- Opening Delimiter -
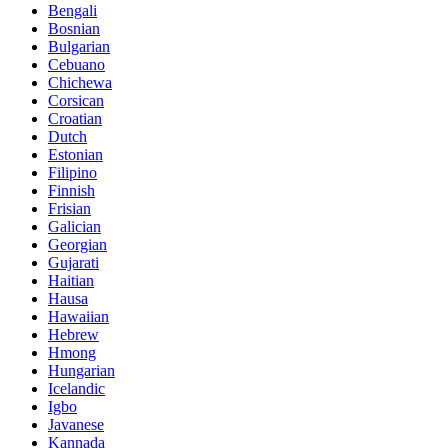
Bengali
Bosnian
Bulgarian
Cebuano
Chichewa
Corsican
Croatian
Dutch
Estonian
Filipino
Finnish
Frisian
Galician
Georgian
Gujarati
Haitian
Hausa
Hawaiian
Hebrew
Hmong
Hungarian
Icelandic
Igbo
Javanese
Kannada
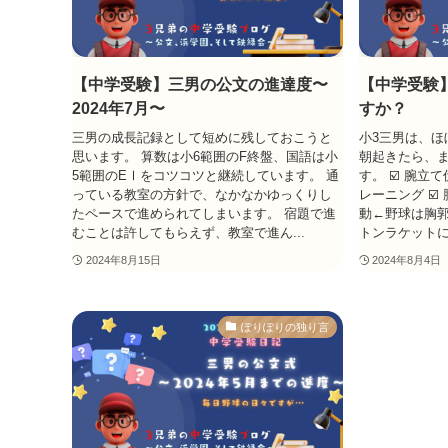
【中学受験】三男の公文の進達度〜
【中学受験
2024年7月〜
すか？
三男の成長記録として短めに残しておこうと
小3三男は、ほ
思います。 算数は小6範囲のF終盤、国語は小
朝起きたら、
5範囲のEⅠをコツコツと継続しています。 通
す。 ☑️ 腕
っている教室の方針で、なかなかゆっくりし
レーニング ☑
たペースで進められてしまいます。 宿題で進
動←野球は胸郭
むことは許してもらえず、教室で進ん...
トンラケットに
2024年8月15日
2024年8月4日
ぽりぽりの独り言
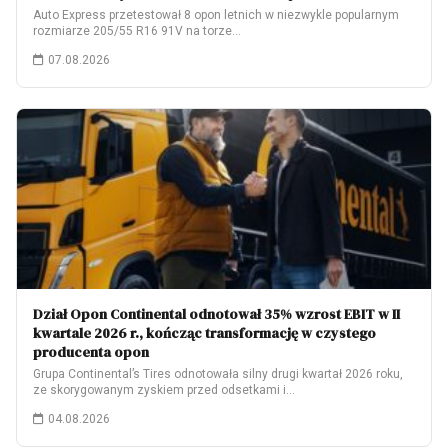
Auto Express przetestował 8 opon letnich w niezwykle popularnym
rozmiarze 205/55 R16 91V na torze…
07.08.2026
Dział Opon Continental odnotował 35% wzrost EBIT w II
kwartale 2026 r., kończąc transformację w czystego
producenta opon
Grupa Continental’s Tires odnotowała silny drugi kwartał 2026 roku,
ze skorygowanym zyskiem przed odsetkami i…
04.08.2026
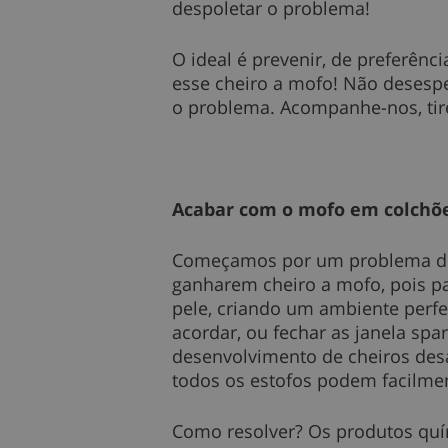
despoletar o problema!
O ideal é prevenir, de preferên
esse cheiro a mofo! Não desespe
o problema. Acompanhe-nos, tire
Acabar com o mofo em colchões
Começamos por um problema deli
ganharem cheiro a mofo, pois pa
pele, criando um ambiente perfe
acordar, ou fechar as janela spa
desenvolvimento de cheiros des
todos os estofos podem facilmen
Como resolver? Os produtos quím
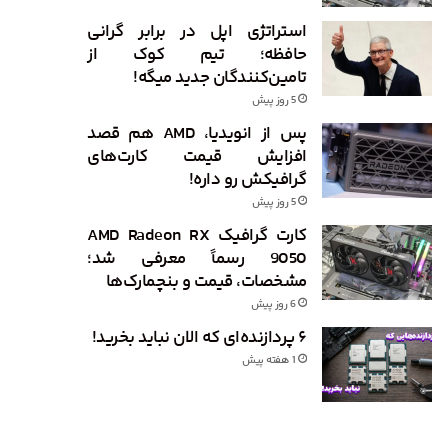
استراتژی اپل در برابر گرانی
حافظه؛ تیم کوک از
تامین‌کنندگان جدید میگه!
5 روز پیش
پس از انویدیا، AMD هم قصد
افزایش قیمت کارت‌های
گرافیکش رو داره!
5 روز پیش
کارت گرافیک AMD Radeon RX
9050 رسماً معرفی شد؛
مشخصات، قیمت و بنچمارک‌ها
6 روز پیش
۶ پردازنده‌ای که الان نباید بخرید!
1 هفته پیش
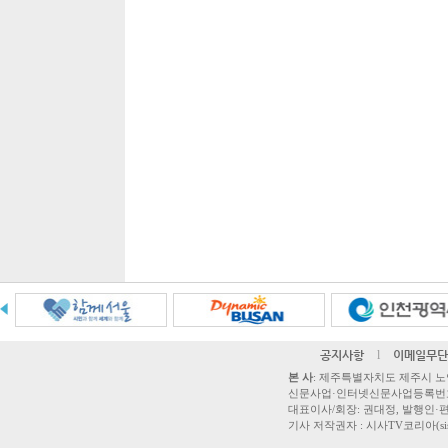
공지사항
l
이메일무단
본 사
: 제주특별자치도 제주시 노연로 42,
신문사업·인터넷신문사업등록번호 제주
대표이사/회장: 권대정, 발행인·편집
기사 저작권자 : 시사TV코리아(sisatvk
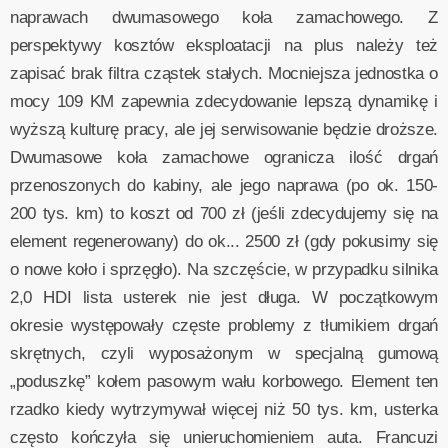
naprawach dwumasowego koła zamachowego. Z
perspektywy kosztów eksploatacji na plus należy też
zapisać brak filtra cząstek stałych. Mocniejsza jednostka o
mocy 109 KM zapewnia zdecydowanie lepszą dynamikę i
wyższą kulturę pracy, ale jej serwisowanie będzie droższe.
Dwumasowe koła zamachowe ogranicza ilość drgań
przenoszonych do kabiny, ale jego naprawa (po ok. 150-
200 tys. km) to koszt od 700 zł (jeśli zdecydujemy się na
element regenerowany) do ok... 2500 zł (gdy pokusimy się
o nowe koło i sprzęgło). Na szczęście, w przypadku silnika
2,0 HDI lista usterek nie jest długa. W początkowym
okresie występowały częste problemy z tłumikiem drgań
skrętnych, czyli wyposażonym w specjalną gumową
„poduszkę” kołem pasowym wału korbowego. Element ten
rzadko kiedy wytrzymywał więcej niż 50 tys. km, usterka
często kończyła się unieruchomieniem auta. Francuzi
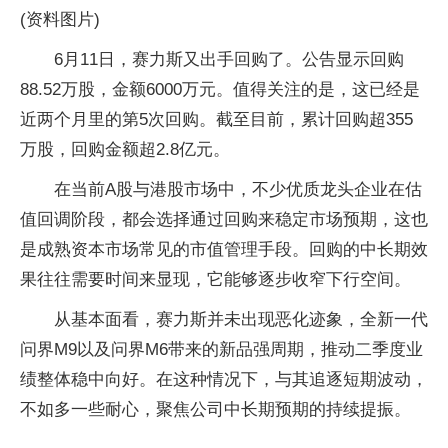
(资料图片)
6月11日，赛力斯又出手回购了。公告显示回购
88.52万股，金额6000万元。值得关注的是，这已经是
近两个月里的第5次回购。截至目前，累计回购超355
万股，回购金额超2.8亿元。
在当前A股与港股市场中，不少优质龙头企业在估
值回调阶段，都会选择通过回购来稳定市场预期，这也
是成熟资本市场常见的市值管理手段。回购的中长期效
果往往需要时间来显现，它能够逐步收窄下行空间。
从基本面看，赛力斯并未出现恶化迹象，全新一代
问界M9以及问界M6带来的新品强周期，推动二季度业
绩整体稳中向好。在这种情况下，与其追逐短期波动，
不如多一些耐心，聚焦公司中长期预期的持续提振。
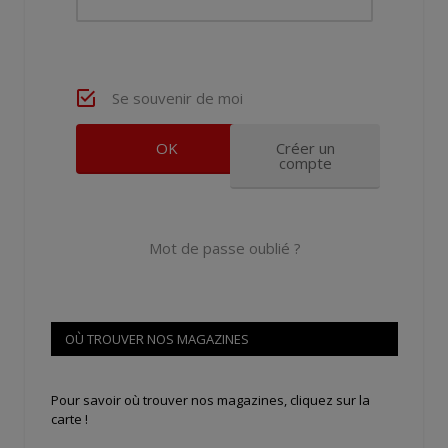
Se souvenir de moi
Créer un
compte
Mot de passe oublié ?
OÙ TROUVER NOS MAGAZINES
Pour savoir où trouver nos magazines, cliquez sur la
carte !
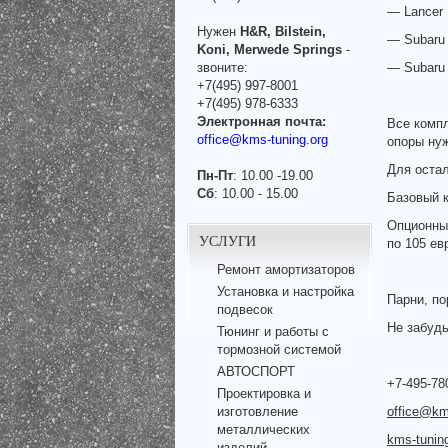
— Lancer 
Нужен
H&R, Bilstein,
— Subaru 
Koni, Merwede Springs
-
звоните:
— Subaru 
+7(495) 997-8001
+7(495) 978-6333
Электронная почта:
Все компл
office@kms-tuning.org
опоры нуж
Для остал
Пн-Пт
: 10.00 -19.00
Сб
: 10.00 - 15.00
Базовый к
Опционны
УСЛУГИ
по 105 ев
Ремонт амортизаторов
Установка и настройка
Парни, по
подвесок
Не забудь
Тюнинг и работы с
тормозной системой
АВТОСПОРТ
+7-495-78
Проектировка и
изготовление
office@km
металлических
kms-tunin
изделий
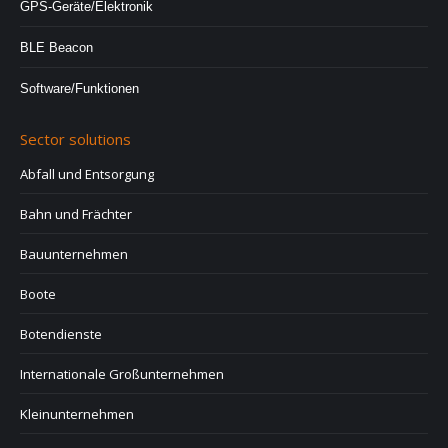
GPS-Geräte/Elektronik
BLE Beacon
Software/Funktionen
Sector solutions
Abfall und Entsorgung
Bahn und Frächter
Bauunternehmen
Boote
Botendienste
Internationale Großunternehmen
Kleinunternehmen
- Closing Delimiter -
> About this task
Respond with one number, the count of lines of the material that include "koła".

> Final answer
2